The post-operative changes of the spine and of the rods in the 2 years after the surgery were then evaluated. 3D reconstruction of the spine and of the rods of 42 patients instrumented with 5.5mm titanium, cobalt-chromium and stainless steel rods were performed at 1week post-op and at 2 years’ follow-up. It was shown that there was no significant 3D shape change of the instrumented thoracic spine or of the rods post-operatively for any of the constructs. Sagittal postural changes associated with adjustments of the non-instrumented lumbar spine occurred immediately after the surgery.

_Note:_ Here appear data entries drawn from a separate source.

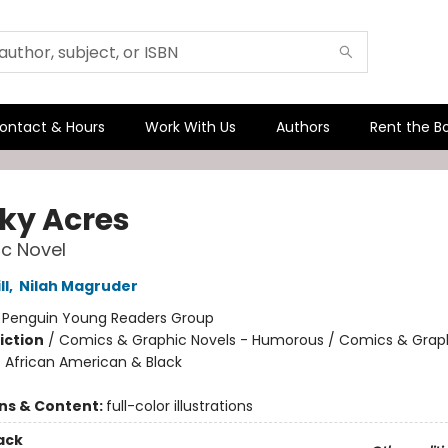
ontact & Hours
Work With Us
Authors
Rent the B
ky Acres
c Novel
ll
,
Nilah Magruder
:
Penguin Young Readers Group
iction
/
Comics & Graphic Novels - Humorous / Comics & Graph
/ African American & Black
ons & Content:
full-color illustrations
ack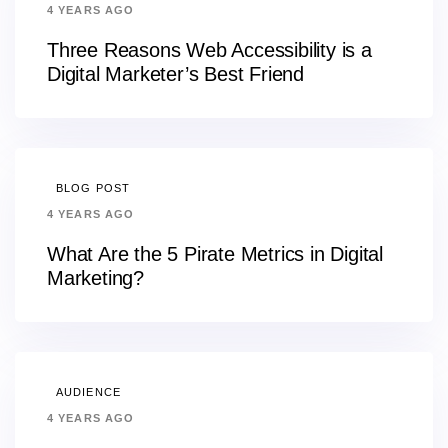
4 YEARS AGO
Three Reasons Web Accessibility is a
Digital Marketer’s Best Friend
BLOG POST
4 YEARS AGO
What Are the 5 Pirate Metrics in Digital
Marketing?
AUDIENCE
4 YEARS AGO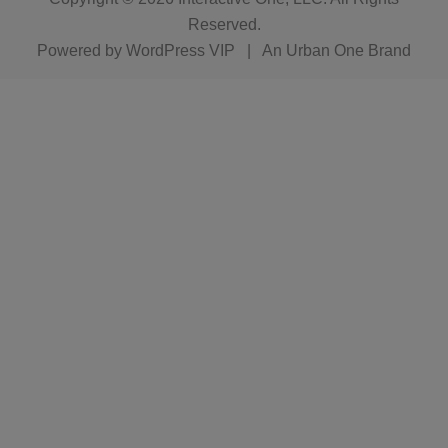
Reserved.
Powered by
WordPress VIP
|
An Urban One Brand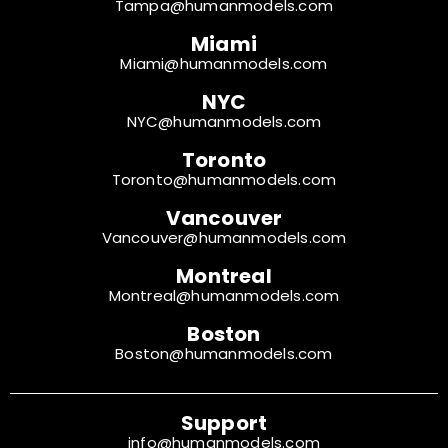
Tampa@humanmodels.com
Miami
Miami@humanmodels.com
NYC
NYC@humanmodels.com
Toronto
Toronto@humanmodels.com
Vancouver
Vancouver@humanmodels.com
Montreal
Montreal@humanmodels.com
Boston
Boston@humanmodels.com
Support
info@humanmodels.com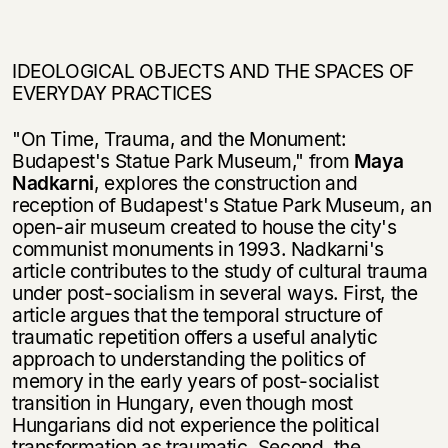
IDEOLOGICAL OBJECTS AND THE SPACES OF
EVERYDAY PRACTICES
"On Time, Trauma, and the Monument:
Budapest's Statue Park Museum," from
Maya
Nadkarni
, explores the construction and
reception of Budapest's Statue Park Museum, an
open-air museum created to house the city's
communist monu­ments in 1993. Nadkarni's
article contributes to the study of cultural trauma
under post-socialism in several ways. First, the
article argues that the temporal structure of
traumatic repetition offers a useful analytic
approach to understanding the pol­itics of
memory in the early years of post-socialist
transition in Hungary, even though most
Hungarians did not experience the political
transformation as trau­matic. Second, the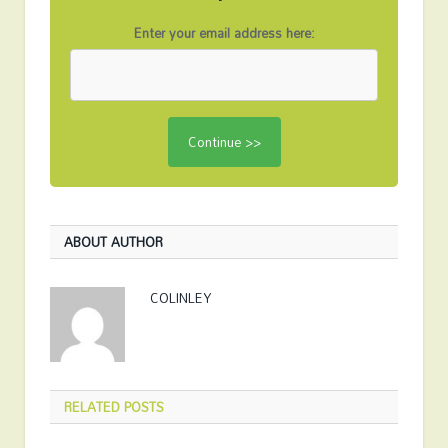
Enter your email address here:
ABOUT AUTHOR
COLINLEY
RELATED
POSTS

The results presented in the first part of this thesis confirmed that implant distribution significantly affects the correction capacity of the 3D scoliotic deformities and the loads supported by the instrumentation. It suggests that implant placement in the convex periapical regions of the curvature is not essential. The effect of correction technique adjustments when reducing implant density remains to be studied. The surgical simulator could be used to simulate surgery with different implant patterns for which a specific correction technique would be defined in order to compare their respective 3D correction and load sharing capacity. The second part of this thesis demonstrated that intraoperative rods deformations impact the 3D correction of scoliotic deformities. However, the post-operative kyphosis and the vertebral rotation correction were correlated with the initial rods differential contouring. Including more cases into this study and controlling for other surgical parameters associated with correction techniques could help to better understand the effect of differential contouring and be able to predict rod contouring with respect to the expected spinal correction. All Titanium, Stainless steel and Cobalt Chromium constructs provided stable 3D thoracic curve correction over time.
This doctoral project highlighted the importance of implant distribution and rod contouring for the posterior correction of scoliotic deformities and enabled the development of implant configuration strategies recommendations. Further research on this topic would help rationalizing clinical practice and guiding surgeons in order to achieve optimal care of each scoliotic patient.